━━━ Input data

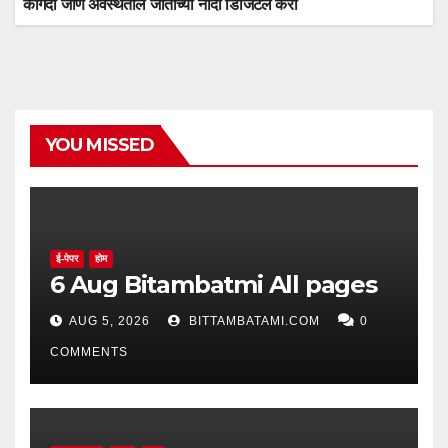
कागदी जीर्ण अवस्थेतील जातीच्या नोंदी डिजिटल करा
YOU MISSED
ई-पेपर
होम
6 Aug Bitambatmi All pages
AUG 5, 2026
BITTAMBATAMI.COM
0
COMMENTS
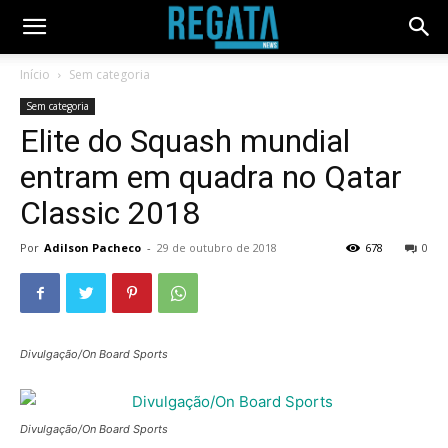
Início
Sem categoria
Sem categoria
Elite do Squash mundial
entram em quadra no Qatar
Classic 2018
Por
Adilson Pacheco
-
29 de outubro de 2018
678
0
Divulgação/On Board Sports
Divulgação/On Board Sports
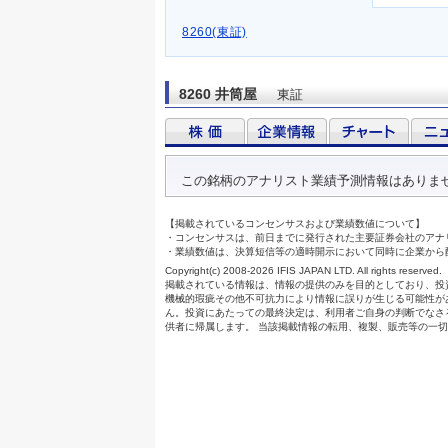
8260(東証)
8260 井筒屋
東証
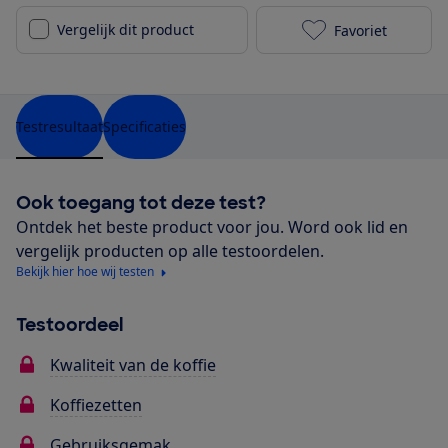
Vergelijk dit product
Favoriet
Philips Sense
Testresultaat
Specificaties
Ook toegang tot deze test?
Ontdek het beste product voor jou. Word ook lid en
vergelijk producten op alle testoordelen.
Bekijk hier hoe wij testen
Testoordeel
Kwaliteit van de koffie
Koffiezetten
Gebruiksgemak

━━━━━━

About this task:
Transcribe the entries word for word, without their pictures.

Response:
कागदी जीर्ण अवस्थेतील जातीच्या नोंदी डिजिटल करा
YOU MISSED
ई-पेपर
होम
6 Aug Bitambatmi All pages
AUG 5, 2026
BITTAMBATAMI.COM
0
COMMENTS
Início
Sem categoria
Sem categoria
Elite do Squash mundial
entram em quadra no Qatar
Classic 2018
Por
Adilson Pacheco
-
29 de outubro de 2018
678
0
Divulgação/On Board Sports
Divulgação/On Board Sports
8260(東証)
8260 井筒屋
東証
Vergelijk dit product
Favoriet
Philips Sense
Testresultaat
Specificaties
Ook toegang tot deze test?
Ontdek het beste product voor jou. Word ook lid en
vergelijk producten op alle testoordelen.
Bekijk hier hoe wij testen
Testoordeel
Kwaliteit van de koffie
Koffiezetten
Gebruiksgemak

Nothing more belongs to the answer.